*Work order*.
Stop after the line holding "централната част на града.". Repeat exactly every line before it in the records below, that line too, and leave out the pictures.

• • •

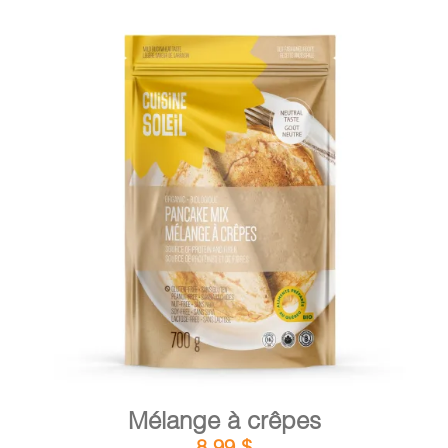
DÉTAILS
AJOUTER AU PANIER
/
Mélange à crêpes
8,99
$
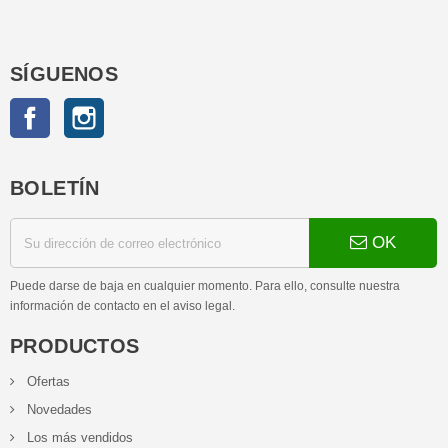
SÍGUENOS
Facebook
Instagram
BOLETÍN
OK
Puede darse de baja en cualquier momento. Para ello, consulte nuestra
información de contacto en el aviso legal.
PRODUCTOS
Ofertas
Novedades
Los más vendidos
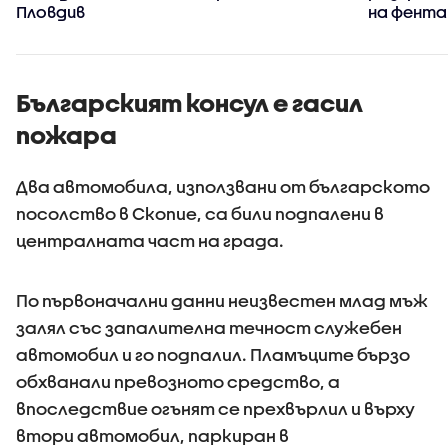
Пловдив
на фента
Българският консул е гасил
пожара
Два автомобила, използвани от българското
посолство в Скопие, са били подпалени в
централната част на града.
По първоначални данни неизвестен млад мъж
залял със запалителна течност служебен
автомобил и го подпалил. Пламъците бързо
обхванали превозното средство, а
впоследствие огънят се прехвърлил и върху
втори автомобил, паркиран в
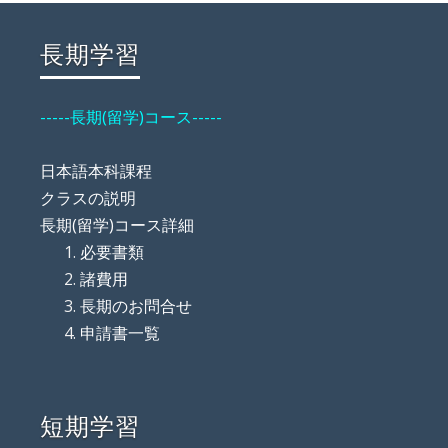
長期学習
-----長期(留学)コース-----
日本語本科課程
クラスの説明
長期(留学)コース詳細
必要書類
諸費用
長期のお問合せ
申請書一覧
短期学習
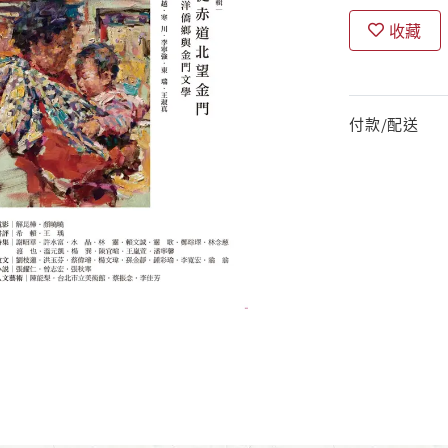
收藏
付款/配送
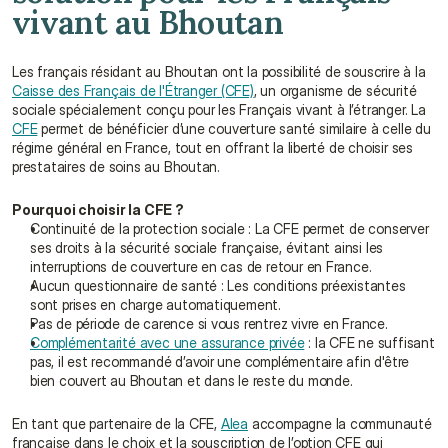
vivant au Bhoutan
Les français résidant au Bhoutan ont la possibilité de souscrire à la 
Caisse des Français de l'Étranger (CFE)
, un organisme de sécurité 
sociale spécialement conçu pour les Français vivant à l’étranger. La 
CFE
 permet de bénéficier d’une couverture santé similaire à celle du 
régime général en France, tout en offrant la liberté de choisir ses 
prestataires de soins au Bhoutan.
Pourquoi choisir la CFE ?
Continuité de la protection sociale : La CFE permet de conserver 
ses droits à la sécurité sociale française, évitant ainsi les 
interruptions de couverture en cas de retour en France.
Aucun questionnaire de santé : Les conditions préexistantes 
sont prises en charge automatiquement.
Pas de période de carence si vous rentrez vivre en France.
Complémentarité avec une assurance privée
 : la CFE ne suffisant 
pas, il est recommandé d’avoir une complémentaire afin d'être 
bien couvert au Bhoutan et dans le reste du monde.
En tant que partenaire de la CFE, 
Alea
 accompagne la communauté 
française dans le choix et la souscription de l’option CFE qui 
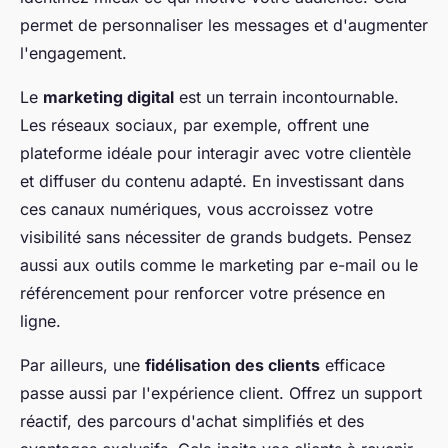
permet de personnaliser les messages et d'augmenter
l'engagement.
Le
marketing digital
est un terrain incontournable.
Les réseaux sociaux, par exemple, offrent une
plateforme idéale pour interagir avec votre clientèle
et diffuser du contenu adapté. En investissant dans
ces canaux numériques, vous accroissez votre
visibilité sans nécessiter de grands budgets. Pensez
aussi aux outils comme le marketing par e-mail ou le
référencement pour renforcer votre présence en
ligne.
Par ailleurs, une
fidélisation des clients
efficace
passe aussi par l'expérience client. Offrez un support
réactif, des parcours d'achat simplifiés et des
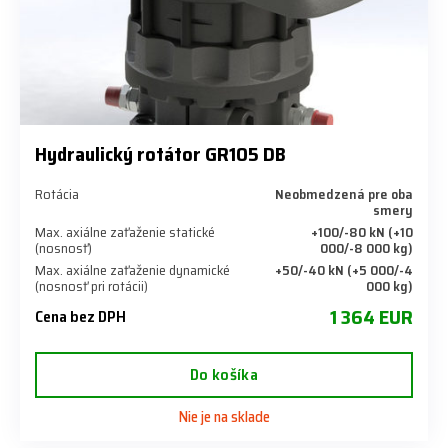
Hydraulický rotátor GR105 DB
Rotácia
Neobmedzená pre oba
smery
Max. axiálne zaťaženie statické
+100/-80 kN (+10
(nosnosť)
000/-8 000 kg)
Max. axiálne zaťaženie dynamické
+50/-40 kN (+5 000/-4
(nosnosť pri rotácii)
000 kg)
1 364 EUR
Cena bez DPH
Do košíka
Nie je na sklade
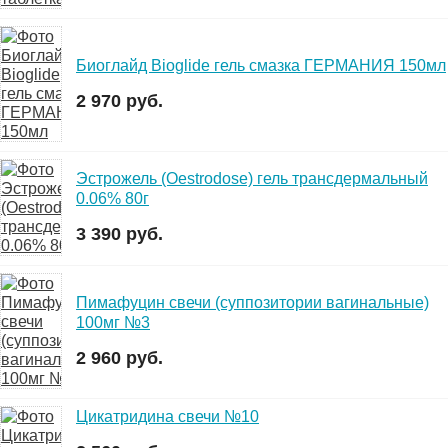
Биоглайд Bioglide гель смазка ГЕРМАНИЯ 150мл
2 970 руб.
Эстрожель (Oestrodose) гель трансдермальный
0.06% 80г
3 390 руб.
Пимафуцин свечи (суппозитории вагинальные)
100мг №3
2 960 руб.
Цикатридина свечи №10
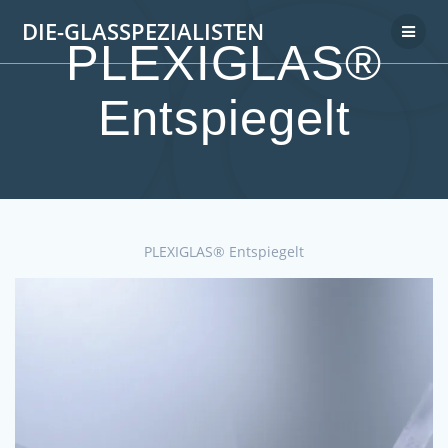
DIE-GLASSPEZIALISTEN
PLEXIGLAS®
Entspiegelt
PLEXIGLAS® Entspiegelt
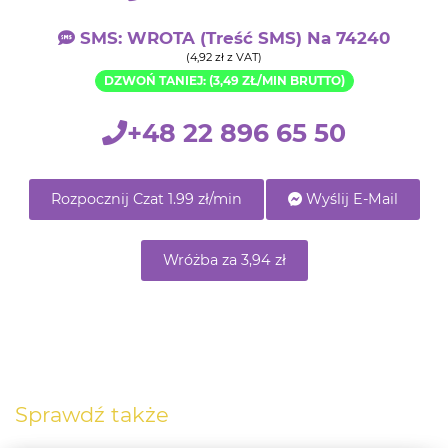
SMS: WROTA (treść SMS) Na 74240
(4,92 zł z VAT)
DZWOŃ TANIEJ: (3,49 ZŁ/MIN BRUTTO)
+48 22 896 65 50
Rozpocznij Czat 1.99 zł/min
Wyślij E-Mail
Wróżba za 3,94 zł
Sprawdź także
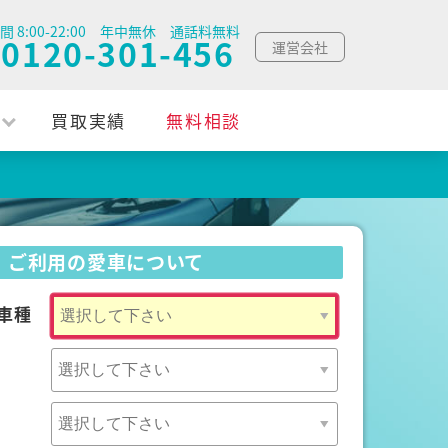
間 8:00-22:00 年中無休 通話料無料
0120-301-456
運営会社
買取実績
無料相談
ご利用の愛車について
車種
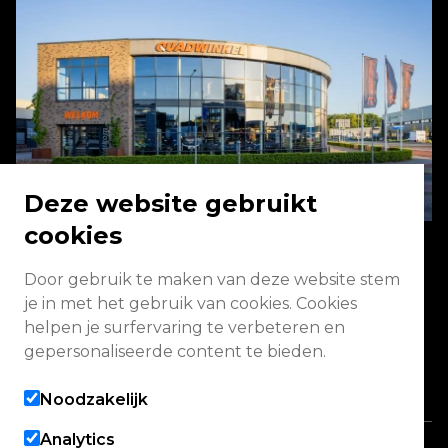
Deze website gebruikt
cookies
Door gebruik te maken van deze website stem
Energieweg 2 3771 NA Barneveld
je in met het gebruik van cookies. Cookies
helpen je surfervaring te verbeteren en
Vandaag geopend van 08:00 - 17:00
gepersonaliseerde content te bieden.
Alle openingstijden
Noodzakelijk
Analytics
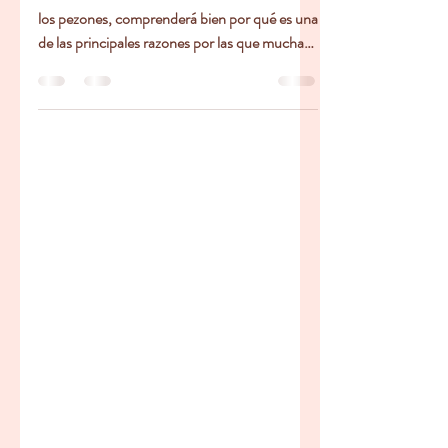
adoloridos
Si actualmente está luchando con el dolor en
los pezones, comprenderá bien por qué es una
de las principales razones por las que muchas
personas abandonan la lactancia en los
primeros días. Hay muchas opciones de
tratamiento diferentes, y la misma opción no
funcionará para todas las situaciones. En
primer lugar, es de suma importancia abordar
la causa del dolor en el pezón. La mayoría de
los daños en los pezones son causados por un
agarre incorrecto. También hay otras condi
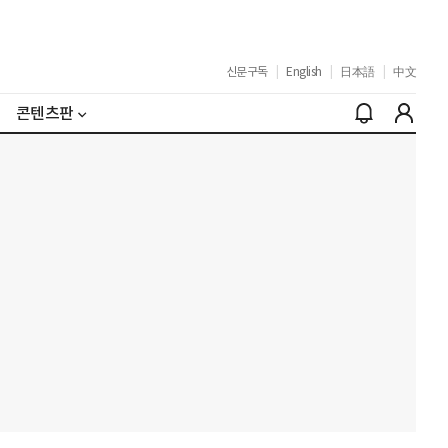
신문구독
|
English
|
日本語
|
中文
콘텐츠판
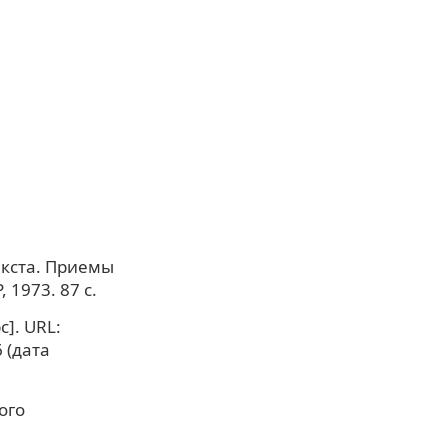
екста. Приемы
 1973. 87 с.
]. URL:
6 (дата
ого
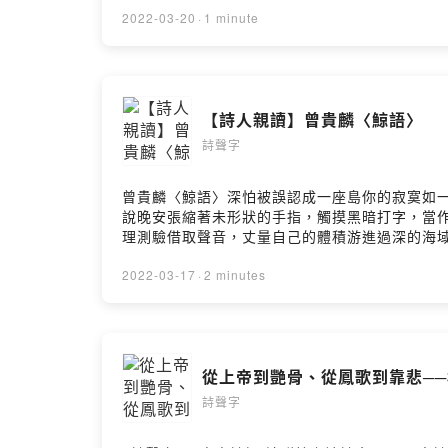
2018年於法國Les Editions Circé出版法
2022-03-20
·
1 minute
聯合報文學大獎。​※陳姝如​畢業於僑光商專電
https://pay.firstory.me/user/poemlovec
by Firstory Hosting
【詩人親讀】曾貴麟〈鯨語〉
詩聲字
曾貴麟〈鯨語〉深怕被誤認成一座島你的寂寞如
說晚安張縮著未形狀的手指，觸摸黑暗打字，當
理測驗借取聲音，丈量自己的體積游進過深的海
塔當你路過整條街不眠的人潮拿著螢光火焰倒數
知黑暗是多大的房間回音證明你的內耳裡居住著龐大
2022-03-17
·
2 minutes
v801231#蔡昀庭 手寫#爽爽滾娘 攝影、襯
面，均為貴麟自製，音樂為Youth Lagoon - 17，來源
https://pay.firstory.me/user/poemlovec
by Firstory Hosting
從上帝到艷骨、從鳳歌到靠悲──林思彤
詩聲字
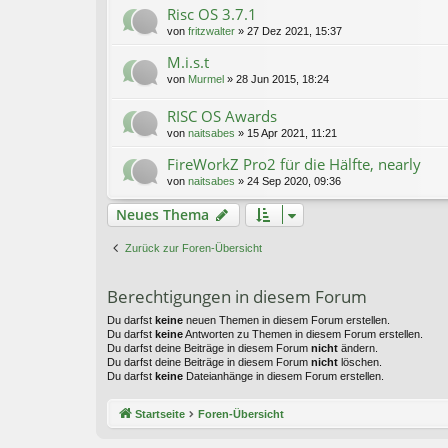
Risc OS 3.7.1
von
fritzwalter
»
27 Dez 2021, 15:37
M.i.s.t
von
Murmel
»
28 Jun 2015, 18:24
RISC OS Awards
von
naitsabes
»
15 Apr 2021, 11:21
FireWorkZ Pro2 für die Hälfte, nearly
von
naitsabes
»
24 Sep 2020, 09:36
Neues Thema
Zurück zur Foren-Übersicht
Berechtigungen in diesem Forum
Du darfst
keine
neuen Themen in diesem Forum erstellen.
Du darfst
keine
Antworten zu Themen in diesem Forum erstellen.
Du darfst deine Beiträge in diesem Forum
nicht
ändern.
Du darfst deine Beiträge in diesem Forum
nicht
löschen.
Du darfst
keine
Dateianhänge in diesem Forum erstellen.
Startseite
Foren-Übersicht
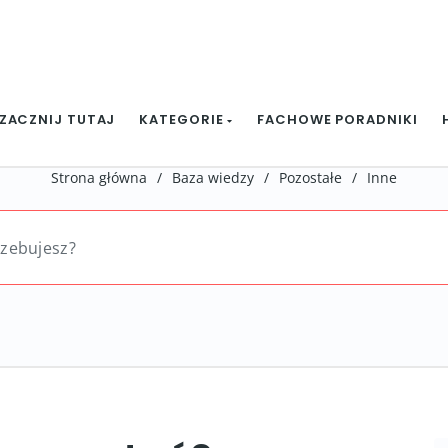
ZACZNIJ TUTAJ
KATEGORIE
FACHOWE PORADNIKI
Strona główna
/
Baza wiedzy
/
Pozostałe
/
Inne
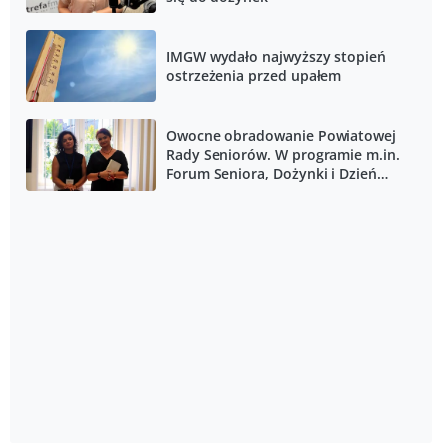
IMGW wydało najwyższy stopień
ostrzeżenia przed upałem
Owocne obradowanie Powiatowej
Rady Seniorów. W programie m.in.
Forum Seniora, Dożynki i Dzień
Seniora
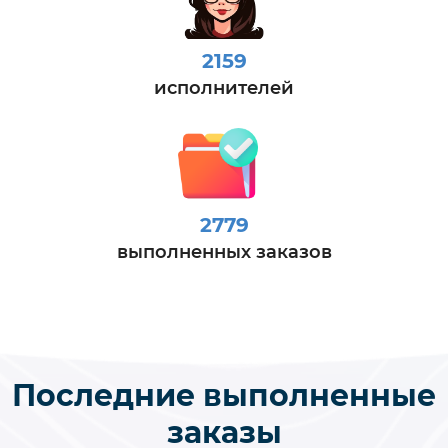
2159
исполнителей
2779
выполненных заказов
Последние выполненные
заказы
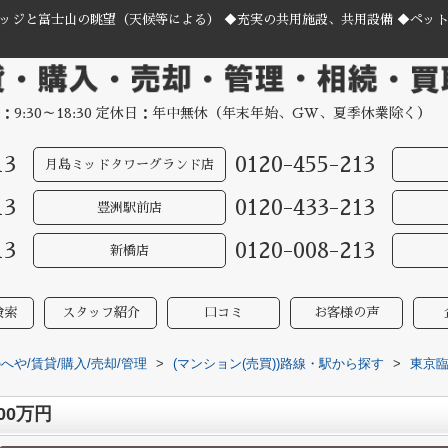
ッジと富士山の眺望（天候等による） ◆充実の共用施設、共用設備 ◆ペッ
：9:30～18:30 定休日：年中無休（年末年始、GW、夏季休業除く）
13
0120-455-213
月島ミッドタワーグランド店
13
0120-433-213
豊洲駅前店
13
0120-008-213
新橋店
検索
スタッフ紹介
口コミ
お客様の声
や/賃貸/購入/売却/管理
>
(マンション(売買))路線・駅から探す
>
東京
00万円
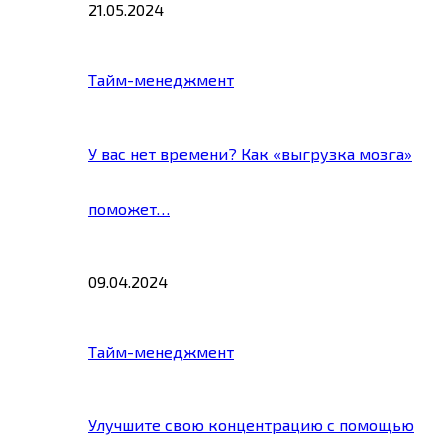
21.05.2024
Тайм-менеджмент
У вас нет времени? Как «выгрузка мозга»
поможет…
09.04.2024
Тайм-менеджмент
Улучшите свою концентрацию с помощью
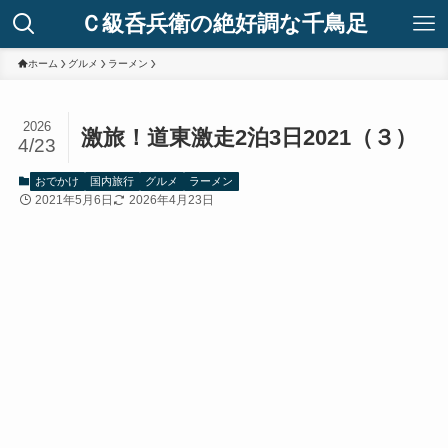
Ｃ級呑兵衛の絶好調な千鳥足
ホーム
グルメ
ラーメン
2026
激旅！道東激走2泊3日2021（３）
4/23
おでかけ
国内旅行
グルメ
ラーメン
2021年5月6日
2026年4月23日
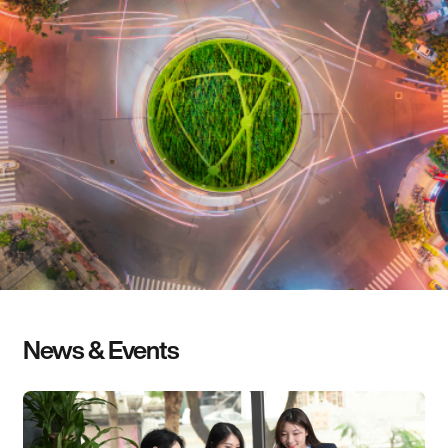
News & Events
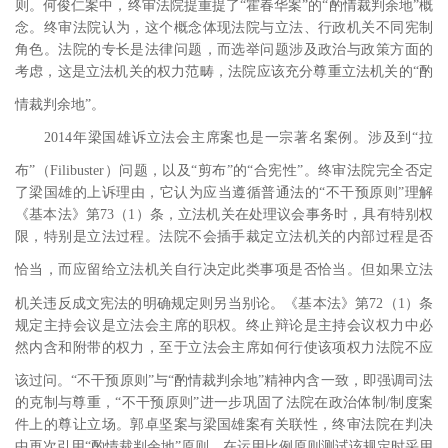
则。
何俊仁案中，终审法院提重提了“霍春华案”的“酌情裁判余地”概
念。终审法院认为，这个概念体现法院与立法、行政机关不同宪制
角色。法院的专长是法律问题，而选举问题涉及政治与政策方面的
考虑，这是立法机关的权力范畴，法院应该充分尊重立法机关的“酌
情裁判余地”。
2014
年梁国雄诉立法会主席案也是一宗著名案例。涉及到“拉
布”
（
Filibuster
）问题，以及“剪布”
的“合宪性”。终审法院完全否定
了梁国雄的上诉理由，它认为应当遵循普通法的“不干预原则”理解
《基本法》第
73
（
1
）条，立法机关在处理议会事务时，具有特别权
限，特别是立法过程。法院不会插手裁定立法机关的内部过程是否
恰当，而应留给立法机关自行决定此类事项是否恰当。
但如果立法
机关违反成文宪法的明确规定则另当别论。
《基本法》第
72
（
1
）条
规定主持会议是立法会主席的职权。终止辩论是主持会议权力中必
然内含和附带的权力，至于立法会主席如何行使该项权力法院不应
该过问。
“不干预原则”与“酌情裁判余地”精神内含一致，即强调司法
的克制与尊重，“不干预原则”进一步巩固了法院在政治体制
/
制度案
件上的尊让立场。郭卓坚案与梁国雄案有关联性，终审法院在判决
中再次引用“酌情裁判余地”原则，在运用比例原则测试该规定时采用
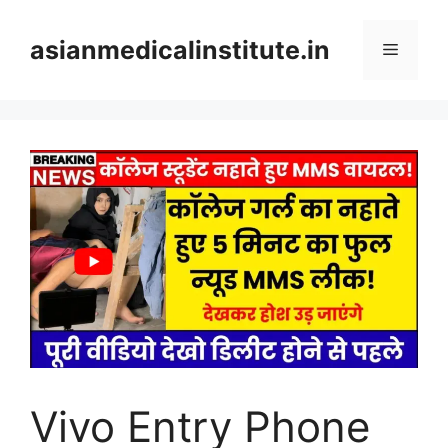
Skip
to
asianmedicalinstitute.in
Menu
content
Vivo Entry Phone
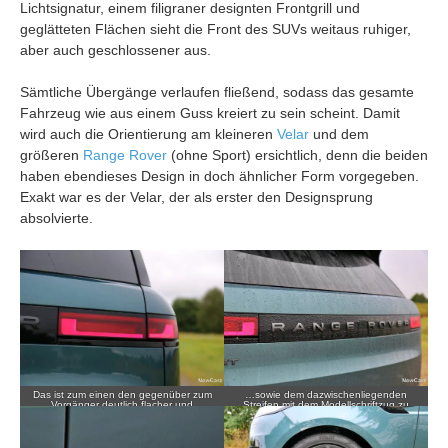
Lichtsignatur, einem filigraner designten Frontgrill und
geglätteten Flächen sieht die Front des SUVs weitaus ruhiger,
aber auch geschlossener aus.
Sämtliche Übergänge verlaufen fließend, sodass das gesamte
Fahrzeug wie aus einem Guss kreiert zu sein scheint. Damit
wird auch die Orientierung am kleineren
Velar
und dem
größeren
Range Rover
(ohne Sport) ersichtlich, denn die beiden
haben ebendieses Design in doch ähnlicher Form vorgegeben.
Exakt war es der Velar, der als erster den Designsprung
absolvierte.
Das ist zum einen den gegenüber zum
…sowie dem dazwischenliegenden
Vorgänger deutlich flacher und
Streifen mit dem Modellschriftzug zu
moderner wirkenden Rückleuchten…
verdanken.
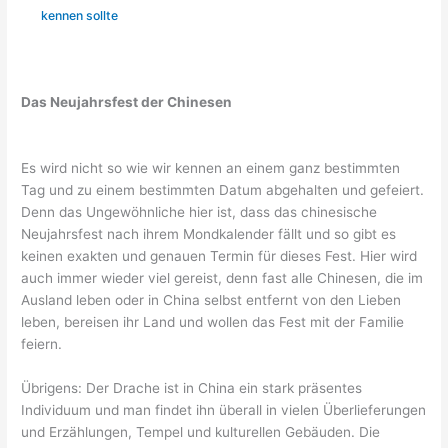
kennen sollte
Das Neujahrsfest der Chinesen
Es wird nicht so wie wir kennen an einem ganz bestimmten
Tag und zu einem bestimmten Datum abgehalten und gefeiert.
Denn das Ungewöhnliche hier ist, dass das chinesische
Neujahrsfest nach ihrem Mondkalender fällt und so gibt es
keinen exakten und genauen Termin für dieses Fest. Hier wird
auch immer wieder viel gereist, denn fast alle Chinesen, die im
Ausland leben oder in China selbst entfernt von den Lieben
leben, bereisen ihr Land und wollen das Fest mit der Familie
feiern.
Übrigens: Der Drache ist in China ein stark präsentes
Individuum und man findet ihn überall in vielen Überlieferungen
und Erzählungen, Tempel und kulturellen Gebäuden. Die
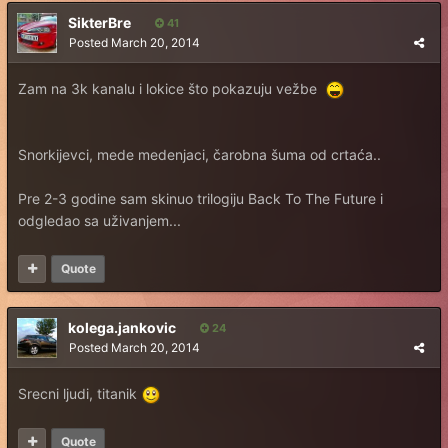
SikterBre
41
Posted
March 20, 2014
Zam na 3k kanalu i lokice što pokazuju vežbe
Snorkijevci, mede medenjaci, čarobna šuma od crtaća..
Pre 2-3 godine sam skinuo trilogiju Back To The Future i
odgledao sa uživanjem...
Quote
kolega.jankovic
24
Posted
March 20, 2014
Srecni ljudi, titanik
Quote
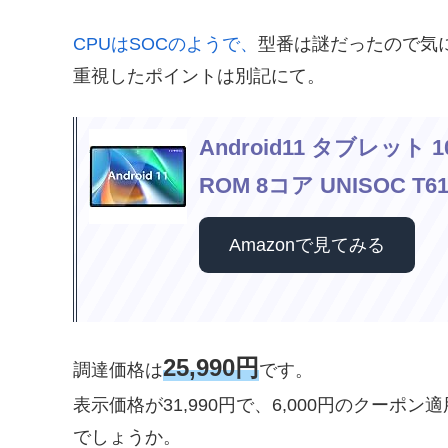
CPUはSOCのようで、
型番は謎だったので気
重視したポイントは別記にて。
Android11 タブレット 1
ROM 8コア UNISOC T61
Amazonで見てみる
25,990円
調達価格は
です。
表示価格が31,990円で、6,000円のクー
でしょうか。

• • •

*Exercise response*.
DÉTAILS
AJOUTER AU PANIER
/
Mélange à crêpes
8,99
$
SÍGUENOS
Facebook
Instagram
BOLETÍN
OK
Puede darse de baja en cualquier momento. Para ello, consulte nuestra
información de contacto en el aviso legal.
PRODUCTOS
Ofertas
Novedades
Los más vendidos
Пловдив
на фента
Българският консул е гасил
пожара
Два автомобила, използвани от българското
посолство в Скопие, са били подпалени в
централната част на града.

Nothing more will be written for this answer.